PROBLEM TO WORK ON
The result should be every line of the listing that contains "Velo".

EXERCISE DATA

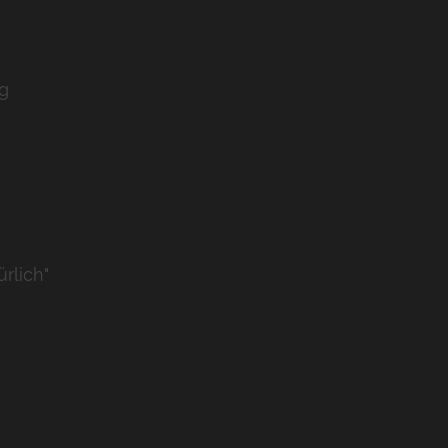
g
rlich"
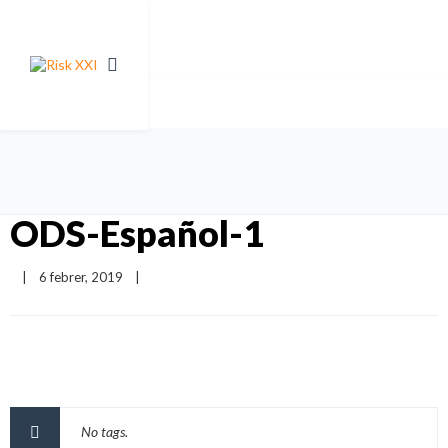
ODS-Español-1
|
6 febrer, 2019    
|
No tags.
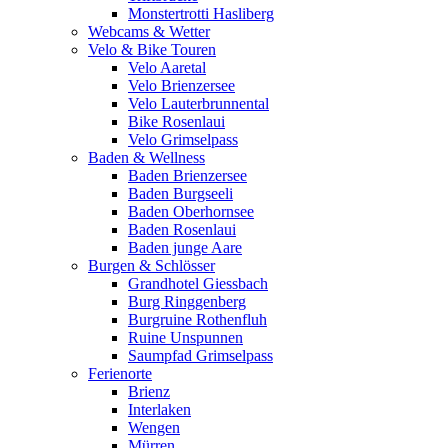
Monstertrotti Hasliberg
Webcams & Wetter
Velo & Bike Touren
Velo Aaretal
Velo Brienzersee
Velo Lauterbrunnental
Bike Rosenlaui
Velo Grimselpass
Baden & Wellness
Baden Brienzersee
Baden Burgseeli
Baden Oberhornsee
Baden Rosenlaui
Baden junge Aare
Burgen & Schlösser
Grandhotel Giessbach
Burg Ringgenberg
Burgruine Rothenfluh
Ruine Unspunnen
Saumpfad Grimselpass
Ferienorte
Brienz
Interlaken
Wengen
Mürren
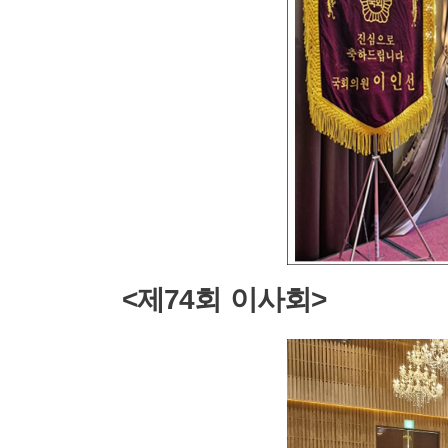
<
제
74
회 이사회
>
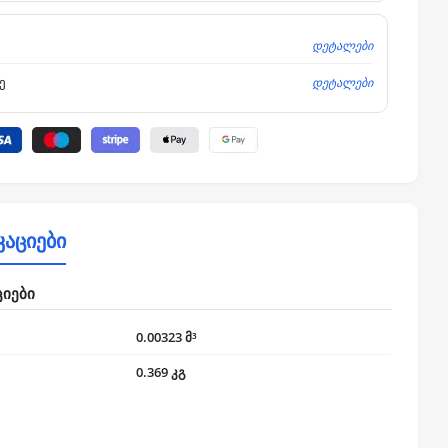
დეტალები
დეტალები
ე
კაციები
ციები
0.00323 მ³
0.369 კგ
...
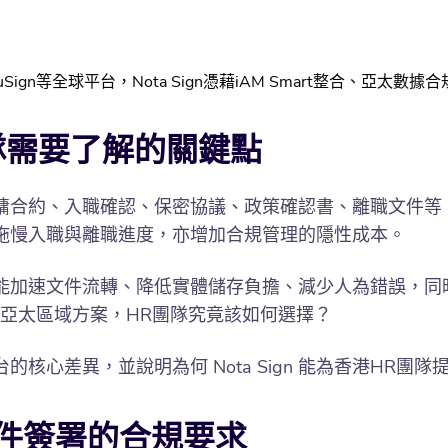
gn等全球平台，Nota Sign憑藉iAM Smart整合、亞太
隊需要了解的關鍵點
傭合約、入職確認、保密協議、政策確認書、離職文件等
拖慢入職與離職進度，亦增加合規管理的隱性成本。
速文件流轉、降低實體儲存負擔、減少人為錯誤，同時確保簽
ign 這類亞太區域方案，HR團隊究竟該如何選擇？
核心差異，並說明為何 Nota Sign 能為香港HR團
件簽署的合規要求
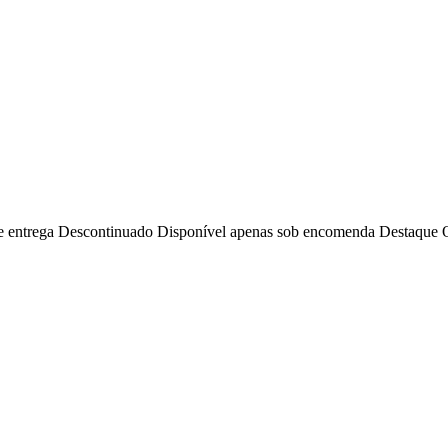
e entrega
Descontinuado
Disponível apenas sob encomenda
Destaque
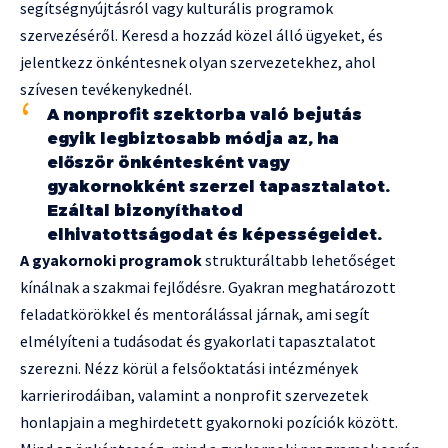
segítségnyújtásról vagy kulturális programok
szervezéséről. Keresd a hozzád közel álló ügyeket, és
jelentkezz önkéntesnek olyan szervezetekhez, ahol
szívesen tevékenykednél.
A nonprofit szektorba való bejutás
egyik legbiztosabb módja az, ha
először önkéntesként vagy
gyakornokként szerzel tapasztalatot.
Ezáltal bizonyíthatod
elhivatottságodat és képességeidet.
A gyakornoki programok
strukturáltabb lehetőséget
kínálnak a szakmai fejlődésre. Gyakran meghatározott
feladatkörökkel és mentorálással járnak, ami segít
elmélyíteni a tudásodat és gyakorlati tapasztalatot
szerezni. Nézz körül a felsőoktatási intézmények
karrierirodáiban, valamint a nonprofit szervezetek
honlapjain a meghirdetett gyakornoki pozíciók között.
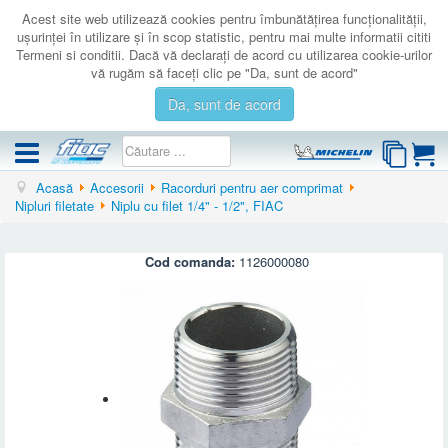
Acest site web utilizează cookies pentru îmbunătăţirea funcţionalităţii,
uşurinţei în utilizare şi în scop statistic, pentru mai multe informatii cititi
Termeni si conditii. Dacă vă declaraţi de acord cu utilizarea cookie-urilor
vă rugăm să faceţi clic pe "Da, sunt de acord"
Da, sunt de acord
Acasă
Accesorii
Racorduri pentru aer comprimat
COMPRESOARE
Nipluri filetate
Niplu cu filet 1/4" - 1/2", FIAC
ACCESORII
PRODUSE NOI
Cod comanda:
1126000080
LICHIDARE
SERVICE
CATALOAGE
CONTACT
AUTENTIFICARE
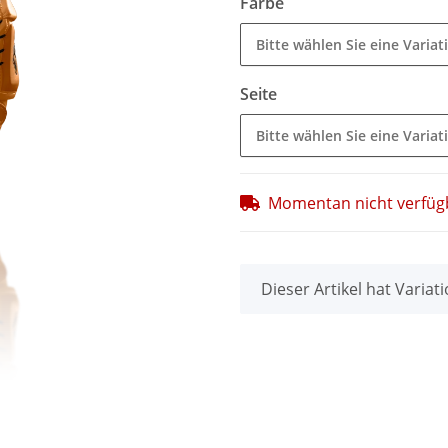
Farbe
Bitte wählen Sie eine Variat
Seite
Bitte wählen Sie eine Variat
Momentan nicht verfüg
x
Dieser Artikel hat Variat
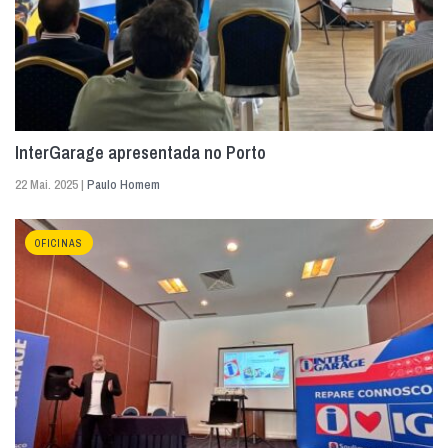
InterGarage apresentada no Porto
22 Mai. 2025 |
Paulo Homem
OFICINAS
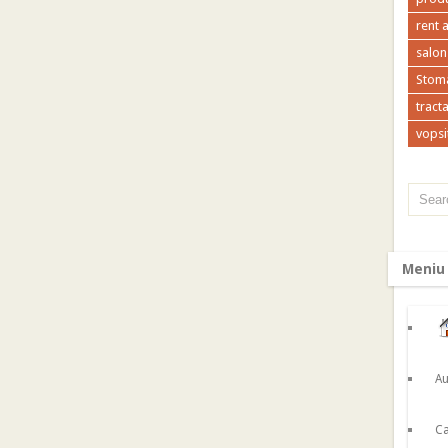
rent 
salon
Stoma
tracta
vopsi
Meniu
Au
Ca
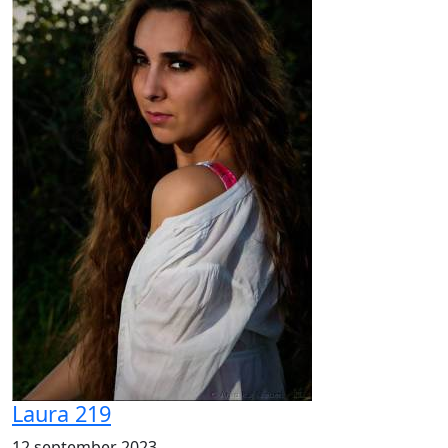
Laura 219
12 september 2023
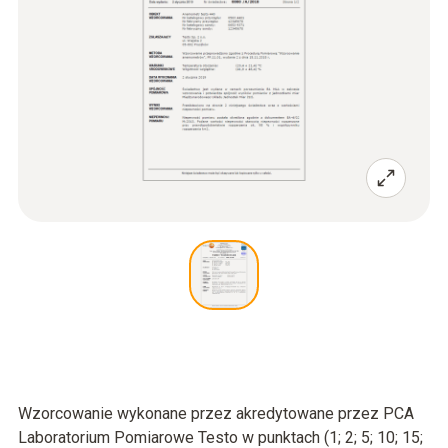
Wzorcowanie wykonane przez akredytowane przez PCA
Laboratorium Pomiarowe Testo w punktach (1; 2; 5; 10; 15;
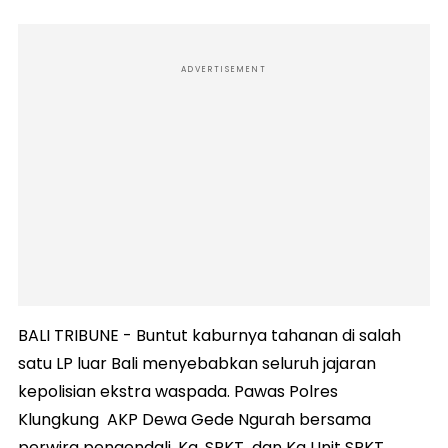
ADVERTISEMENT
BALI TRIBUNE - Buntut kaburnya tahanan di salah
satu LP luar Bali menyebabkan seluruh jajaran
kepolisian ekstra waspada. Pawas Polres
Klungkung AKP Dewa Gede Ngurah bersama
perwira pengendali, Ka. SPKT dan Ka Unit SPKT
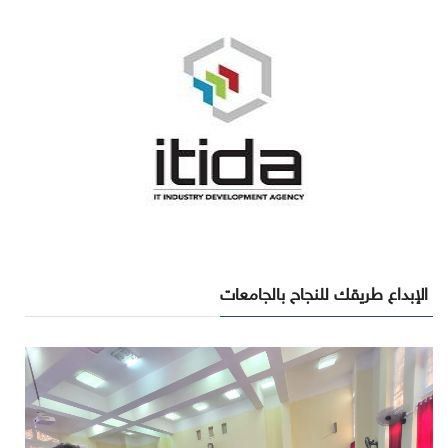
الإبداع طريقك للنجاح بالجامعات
--
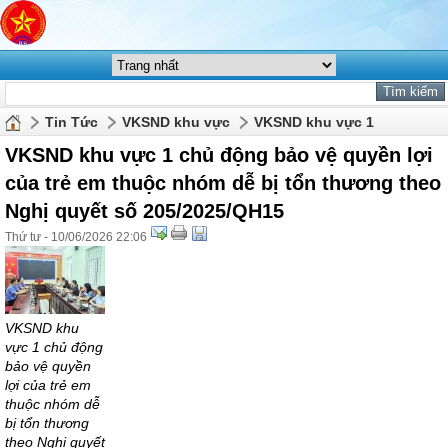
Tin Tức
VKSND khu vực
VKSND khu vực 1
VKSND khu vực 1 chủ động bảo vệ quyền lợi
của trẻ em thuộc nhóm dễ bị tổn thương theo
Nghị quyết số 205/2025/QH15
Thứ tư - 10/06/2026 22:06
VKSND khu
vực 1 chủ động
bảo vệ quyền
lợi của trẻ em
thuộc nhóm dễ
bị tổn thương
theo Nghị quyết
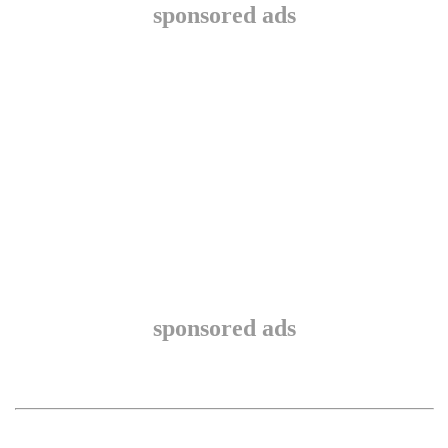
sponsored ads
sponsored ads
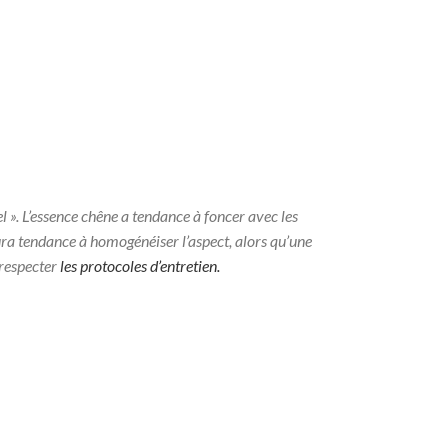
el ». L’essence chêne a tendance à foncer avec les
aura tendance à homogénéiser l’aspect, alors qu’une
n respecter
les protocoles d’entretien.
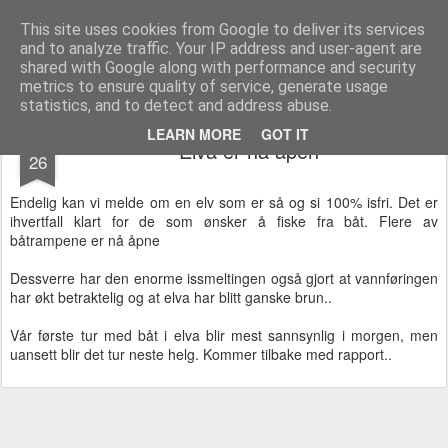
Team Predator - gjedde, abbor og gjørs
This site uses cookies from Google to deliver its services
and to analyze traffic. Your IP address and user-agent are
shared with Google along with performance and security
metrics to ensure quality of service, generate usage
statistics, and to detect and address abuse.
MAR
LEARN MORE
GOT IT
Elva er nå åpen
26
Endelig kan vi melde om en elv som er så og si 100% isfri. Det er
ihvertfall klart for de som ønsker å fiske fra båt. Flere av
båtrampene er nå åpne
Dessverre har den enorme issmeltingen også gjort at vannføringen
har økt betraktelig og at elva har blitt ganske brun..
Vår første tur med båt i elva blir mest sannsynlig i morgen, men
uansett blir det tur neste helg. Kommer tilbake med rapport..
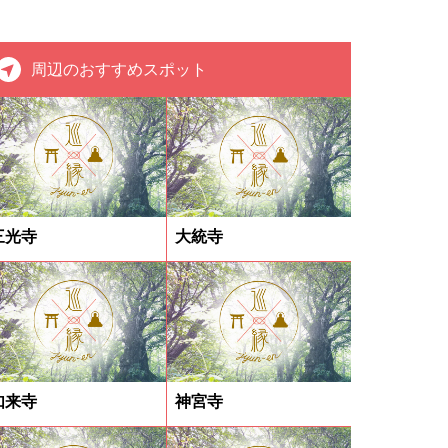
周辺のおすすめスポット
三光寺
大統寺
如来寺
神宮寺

SOLUTION FOR THIS EXERCISE
Velo & Bike Touren
Velo Aaretal
Velo Brienzersee
Velo Lauterbrunnental
Velo Grimselpass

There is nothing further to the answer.